● WORK ITEM:
From the entries, copy each line that includes "Variance".

===== RECORDS FOR THE EXERCISE

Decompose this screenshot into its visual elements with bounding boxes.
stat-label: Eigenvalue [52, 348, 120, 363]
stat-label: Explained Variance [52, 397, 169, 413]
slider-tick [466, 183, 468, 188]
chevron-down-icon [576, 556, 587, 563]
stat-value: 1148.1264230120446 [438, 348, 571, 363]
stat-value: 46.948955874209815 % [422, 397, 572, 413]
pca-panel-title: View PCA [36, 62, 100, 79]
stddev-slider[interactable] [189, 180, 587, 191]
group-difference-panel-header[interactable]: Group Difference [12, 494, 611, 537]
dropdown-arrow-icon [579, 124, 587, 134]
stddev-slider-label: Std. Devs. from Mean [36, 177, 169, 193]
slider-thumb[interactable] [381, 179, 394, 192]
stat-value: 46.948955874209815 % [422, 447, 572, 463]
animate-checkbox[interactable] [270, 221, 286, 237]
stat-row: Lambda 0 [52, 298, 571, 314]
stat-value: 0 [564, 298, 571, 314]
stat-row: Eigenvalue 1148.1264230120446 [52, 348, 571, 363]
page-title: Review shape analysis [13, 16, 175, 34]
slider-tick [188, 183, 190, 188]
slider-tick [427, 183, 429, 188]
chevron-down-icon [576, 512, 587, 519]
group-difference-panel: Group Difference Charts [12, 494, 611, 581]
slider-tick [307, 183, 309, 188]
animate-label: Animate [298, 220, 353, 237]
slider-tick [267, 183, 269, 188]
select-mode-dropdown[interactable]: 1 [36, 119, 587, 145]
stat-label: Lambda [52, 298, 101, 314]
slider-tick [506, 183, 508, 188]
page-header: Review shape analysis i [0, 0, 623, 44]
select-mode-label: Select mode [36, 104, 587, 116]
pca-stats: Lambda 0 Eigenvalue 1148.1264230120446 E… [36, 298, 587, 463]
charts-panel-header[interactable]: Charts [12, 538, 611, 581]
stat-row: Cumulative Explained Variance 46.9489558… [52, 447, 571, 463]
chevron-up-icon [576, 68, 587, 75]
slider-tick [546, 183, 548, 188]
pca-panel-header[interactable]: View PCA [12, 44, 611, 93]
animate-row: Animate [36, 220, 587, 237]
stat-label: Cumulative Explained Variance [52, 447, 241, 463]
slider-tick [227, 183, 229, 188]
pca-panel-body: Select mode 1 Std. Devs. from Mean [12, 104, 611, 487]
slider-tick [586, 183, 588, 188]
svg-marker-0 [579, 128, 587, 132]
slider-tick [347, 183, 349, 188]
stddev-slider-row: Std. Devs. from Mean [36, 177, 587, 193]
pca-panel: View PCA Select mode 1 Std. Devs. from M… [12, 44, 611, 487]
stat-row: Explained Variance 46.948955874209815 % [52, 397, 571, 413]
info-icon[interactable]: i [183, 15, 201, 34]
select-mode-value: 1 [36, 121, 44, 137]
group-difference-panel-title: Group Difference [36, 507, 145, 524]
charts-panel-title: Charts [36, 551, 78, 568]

==========

● PROBLEM SOLUTION:
stat-label: Explained Variance [52, 397, 169, 413]
stat-row: Cumulative Explained Variance 46.9489558… [52, 447, 571, 463]
stat-label: Cumulative Explained Variance [52, 447, 241, 463]
stat-row: Explained Variance 46.948955874209815 % [52, 397, 571, 413]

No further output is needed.